Cause of DMD
Until the 1980s, little was known about the cause of any of the forms of muscular dystrophy. In 1986, MDA-supported researchers identified a gene on the X chromosome that, when flawed (mutated), causes both Duchenne and Becker muscular dystrophies.
Genes contain codes, or recipes, for proteins, which are important biological components in all forms of life. In 1987, the protein associated with this gene was identified and named dystrophin.
DMD occurs because the mutated gene fails to produce virtually any functional dystrophin. (Individuals with Becker MD genetic mutations make dystrophin that is partially functional, which protects their muscles from degenerating as badly or as quickly as in DMD.)
Inheritance in DMD
DMD is inherited in an X-linked pattern, because the gene that can carry a DMD-causing mutation is on the X chromosome. Every boy inherits an X chromosome from his mother and a Y chromosome from his father, which is what makes him male. Girls get two X chromosomes, one from each parent.

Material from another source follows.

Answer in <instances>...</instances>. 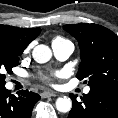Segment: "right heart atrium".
Here are the masks:
<instances>
[{"mask_svg": "<svg viewBox=\"0 0 118 118\" xmlns=\"http://www.w3.org/2000/svg\"><path fill=\"white\" fill-rule=\"evenodd\" d=\"M31 48H32V44H30V45L25 49V52L30 51Z\"/></svg>", "mask_w": 118, "mask_h": 118, "instance_id": "d8ad5b80", "label": "right heart atrium"}]
</instances>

Each son born to a woman with a dystrophin mutation on one of her two X chromosomes has a 50 percent chance of inheriting the flawed gene and having DMD. Each of her daughters has a 50 percent chance of inheriting the mutation and being a carrier. Carriers may not have any disease symptoms but can have a child with the mutation or the disease. DMD carriers are at risk for cardiomyopathy.
Although DMD often runs in a family, it’s possible for a family with no history of DMD to suddenly have a son with the disease. There are two possible explanations:
The genetic mutation leading to DMD may have existed in the females of a family for some generations without anyone knowing it. Perhaps no male children were born with the disease, or, even if a boy in an earlier generation was affected, relatives may not have known what disease he had.
The second possibility is that the child with DMD has a new genetic mutation that arose in one of his mother’s egg cells. Since this mutation isn’t in the mother’s blood cells, it’s impossible to detect by standard carrier testing.
If a mother gives birth to a child with DMD, there’s always the possibility that more than one of her egg cells has a dystrophin gene mutation, putting her at higher than average risk for passing the mutation to another child. And once the new mutation has been passed to a son or daughter, he or she can pass it to the next generation.
A man with DMD can’t pass the flawed gene to his sons because he gives a son a Y chromosome, not an X. But he’ll certainly pass it to his daughters, because each daughter inherits her father’s only X chromosome. They’ll then be carriers, and each of their sons will have a 50 percent chance of developing the disease and so on.